Unos “pasos de baile” para entrar en calor, unos momentos íntimos para llevarnos al infinito, unos instantes únicos en los que entrelazábamos nuestras mentes… y ocurría; sentía vibrar la vieja madera de mi “chica” golpeándome el pecho, percibía cada toque de compás de mi maestro seguido de un segundo de éxtasis, escuchaba su voz atravesándome las entrañas, y todas las almas escondidas en nuestros viejos vinilos nos rodeaban en el escenario de nuestros sueños, donde éramos capaces de fundirnos con las estrellas.
Puesto que la música es tu único amigo, danza en fuego como ella decida. La música es tu único amigo, hasta el fin.
El horizonte se presentaba ante nuestros ojos con las siluetas de los pequeños montes que rodeaban el valle. Estábamos a punto de comenzar la prueba de sonido, con los nervios propios de lo que acontece en el antes de… pero algo no encajaba. El mástil de mi querida “Fender” resbalaba suavemente por mis manos, como queriendo indicarme que aquél no era el lugar, y de pronto lo vi claro.
Nunca estuve más seguro de una
decisión, y algunas horas después, con una cerveza en la mano y el acero
chirriando bajo mis dedos, supe que había acertado. El porche de la casa crujía
con el sonido de la madera podrida y el humo de la pipa comenzaba a hacerse
denso, espeso como la bruma que cubre los pantanos, cuando lo que parecía una
desafinada pieza de metal comenzó a emitir la más grande colección de sonidos
con sentimiento que había escuchado nunca.

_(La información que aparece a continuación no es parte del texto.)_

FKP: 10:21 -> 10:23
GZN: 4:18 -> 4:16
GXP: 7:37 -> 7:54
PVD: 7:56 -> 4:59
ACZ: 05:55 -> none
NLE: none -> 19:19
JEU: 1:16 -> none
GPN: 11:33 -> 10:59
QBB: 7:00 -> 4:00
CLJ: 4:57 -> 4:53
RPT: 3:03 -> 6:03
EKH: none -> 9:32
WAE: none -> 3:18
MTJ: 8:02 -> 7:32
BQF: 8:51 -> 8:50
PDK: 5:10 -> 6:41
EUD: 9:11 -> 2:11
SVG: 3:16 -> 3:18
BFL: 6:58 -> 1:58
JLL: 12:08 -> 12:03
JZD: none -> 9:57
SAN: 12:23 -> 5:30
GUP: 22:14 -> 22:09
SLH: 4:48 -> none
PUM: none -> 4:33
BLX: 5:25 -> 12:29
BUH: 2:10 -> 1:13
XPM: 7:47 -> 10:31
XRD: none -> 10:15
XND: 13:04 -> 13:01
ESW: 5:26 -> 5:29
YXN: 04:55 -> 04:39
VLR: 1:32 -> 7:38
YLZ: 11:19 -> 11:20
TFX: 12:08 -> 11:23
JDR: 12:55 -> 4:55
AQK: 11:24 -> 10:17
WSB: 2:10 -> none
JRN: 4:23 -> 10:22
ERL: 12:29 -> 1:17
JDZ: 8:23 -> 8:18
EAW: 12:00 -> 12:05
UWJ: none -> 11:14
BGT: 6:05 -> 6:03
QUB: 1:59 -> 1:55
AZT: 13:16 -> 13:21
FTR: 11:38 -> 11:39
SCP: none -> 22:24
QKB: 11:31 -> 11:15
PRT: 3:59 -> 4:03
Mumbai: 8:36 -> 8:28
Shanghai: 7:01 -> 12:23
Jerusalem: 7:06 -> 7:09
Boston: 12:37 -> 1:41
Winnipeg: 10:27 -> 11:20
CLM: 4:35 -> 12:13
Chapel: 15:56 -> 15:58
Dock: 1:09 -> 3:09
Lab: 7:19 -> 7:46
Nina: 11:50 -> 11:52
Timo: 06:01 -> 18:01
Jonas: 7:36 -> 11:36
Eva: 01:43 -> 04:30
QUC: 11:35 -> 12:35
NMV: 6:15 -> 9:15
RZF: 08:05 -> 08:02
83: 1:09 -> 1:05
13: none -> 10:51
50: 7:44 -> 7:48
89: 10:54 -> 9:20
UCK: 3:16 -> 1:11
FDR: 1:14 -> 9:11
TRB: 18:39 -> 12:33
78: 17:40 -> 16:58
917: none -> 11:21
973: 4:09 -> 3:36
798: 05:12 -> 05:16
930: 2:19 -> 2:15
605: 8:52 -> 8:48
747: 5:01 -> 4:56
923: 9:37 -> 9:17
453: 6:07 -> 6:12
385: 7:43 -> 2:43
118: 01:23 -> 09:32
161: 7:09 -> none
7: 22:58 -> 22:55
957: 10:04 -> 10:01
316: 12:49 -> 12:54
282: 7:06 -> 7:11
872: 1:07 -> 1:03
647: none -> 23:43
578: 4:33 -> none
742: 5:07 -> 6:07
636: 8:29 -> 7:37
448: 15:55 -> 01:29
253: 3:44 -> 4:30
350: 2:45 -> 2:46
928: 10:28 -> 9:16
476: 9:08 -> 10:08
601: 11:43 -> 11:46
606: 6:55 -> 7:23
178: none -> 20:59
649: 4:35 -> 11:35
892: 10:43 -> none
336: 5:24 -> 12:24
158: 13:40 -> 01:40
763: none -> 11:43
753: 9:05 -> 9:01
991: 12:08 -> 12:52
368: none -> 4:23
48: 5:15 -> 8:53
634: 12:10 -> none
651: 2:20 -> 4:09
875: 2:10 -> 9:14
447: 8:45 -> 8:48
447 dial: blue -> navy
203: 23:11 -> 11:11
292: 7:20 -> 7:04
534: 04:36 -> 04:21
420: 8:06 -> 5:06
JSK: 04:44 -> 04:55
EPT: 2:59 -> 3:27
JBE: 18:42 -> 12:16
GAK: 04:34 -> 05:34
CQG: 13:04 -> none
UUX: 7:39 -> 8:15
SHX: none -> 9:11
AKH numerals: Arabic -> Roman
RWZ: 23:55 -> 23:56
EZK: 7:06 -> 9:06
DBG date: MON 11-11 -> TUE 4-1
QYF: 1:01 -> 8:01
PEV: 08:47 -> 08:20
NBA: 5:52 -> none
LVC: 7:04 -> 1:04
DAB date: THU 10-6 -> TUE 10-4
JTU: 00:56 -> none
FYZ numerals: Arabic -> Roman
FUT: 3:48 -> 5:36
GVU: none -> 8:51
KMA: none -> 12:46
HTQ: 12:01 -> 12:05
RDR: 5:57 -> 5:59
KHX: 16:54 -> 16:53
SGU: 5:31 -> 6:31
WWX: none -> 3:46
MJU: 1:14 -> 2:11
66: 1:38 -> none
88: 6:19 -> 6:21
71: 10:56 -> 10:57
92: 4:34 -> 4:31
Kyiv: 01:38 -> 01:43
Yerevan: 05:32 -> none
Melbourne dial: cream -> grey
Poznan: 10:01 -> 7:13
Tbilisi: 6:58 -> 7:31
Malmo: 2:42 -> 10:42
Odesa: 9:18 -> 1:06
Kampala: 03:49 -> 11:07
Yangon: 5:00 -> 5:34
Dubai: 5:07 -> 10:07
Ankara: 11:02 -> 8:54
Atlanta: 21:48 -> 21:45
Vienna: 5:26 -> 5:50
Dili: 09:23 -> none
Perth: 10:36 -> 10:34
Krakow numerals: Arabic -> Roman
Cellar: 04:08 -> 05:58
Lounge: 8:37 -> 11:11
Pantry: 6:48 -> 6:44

Me dejé llevar meciéndome al ritmo
que me marcaba la vieja mecedora de madera, intentando acompasar las maderas
rotas y mi dedo metálico, ocupando los espacios vacíos que dejaba cuando
escupía sangre por su garganta, y ralentizando el tiempo para que todo fuese
eterno.
Al día siguiente fueron cientos,
miles los que nos vieron dar lo que nuestra alma llevaba dentro, pero esa noche
infinita, con la luna de testigo y la tenue luz de un viejo candil iluminando
nuestros rostros, el viejo músico me
enseñó lo que es morir en escena, cuando nadie te escucha y todos te sienten,
cuando las lágrimas no pueden soportar tanto derroche de clase.
Mi querida “Fender” me indicó el
camino, sus cuerdas de acero me hicieron encontrarle, y mis dedos intentaron
decirle adiós de la única manera que sabía, mientras le escuchaba entonar
lamentos que salían de su garganta atravesando su armónica.